Like, you know that horrible old "dumb blonde" joke where the blonde goes to get a haircut but she won't take her headphones off and the barber is getting pissed and finally he snatches them off and she falls over dead and he's so confused so he listens to her headphones and it's going "Now breathe in. Now breathe out. Now breathe in. Now breathe out."
I need the metaphorical version of that. Fiction, nonfiction, both. I need books that make me like breathing.

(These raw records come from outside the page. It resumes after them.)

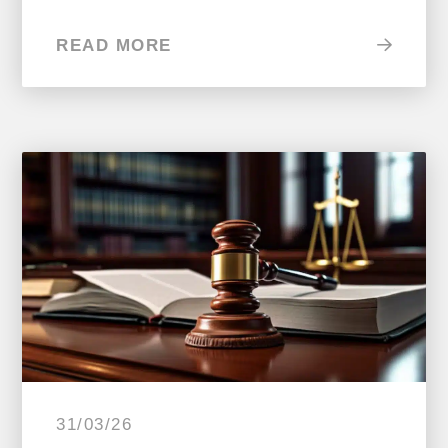
READ MORE
31/03/26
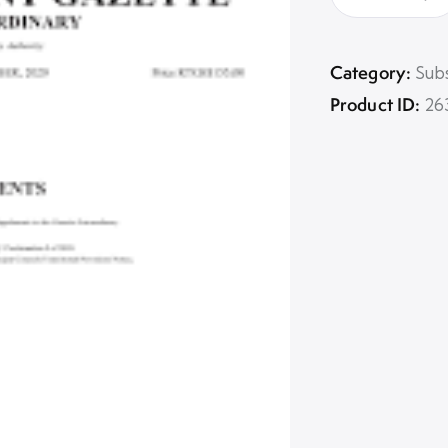
Category:
Subs
Product ID:
26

Some that I've liked that gave me this: a lot of Fredrik Backman but not Bear Town which I hated. Elinor Oliphant Is Completely Fine, Richard Osman's books. Weirdly, Sapiens by Yuval Noah Harari, which just made me feel like everything fit and things falling apart is a cycle and always gets better. I just read Stolen, about reindeer herders, and Meet The Neighbors, both sort of had the sense of wonder that helps but were definitely not enough
Books that don't work: Becky Chambers, anything that's LitRPG, most "cozy" reads, romance (although some romantasy can be okay as long as it's heavier on the antasy than the rom), anything religious (though I'm not entirely opposed to magical thinking).
Help? Thank you.
by carrie_m730
1 Comment
I’m interested to read How to Clean House now based on your review!
For me this book was When Things Fall Apart by Pema Chodron. It’s Buddhist so idk if that falls in your religion category. To me it felt like a life instructions manual in a time where nothing made sense.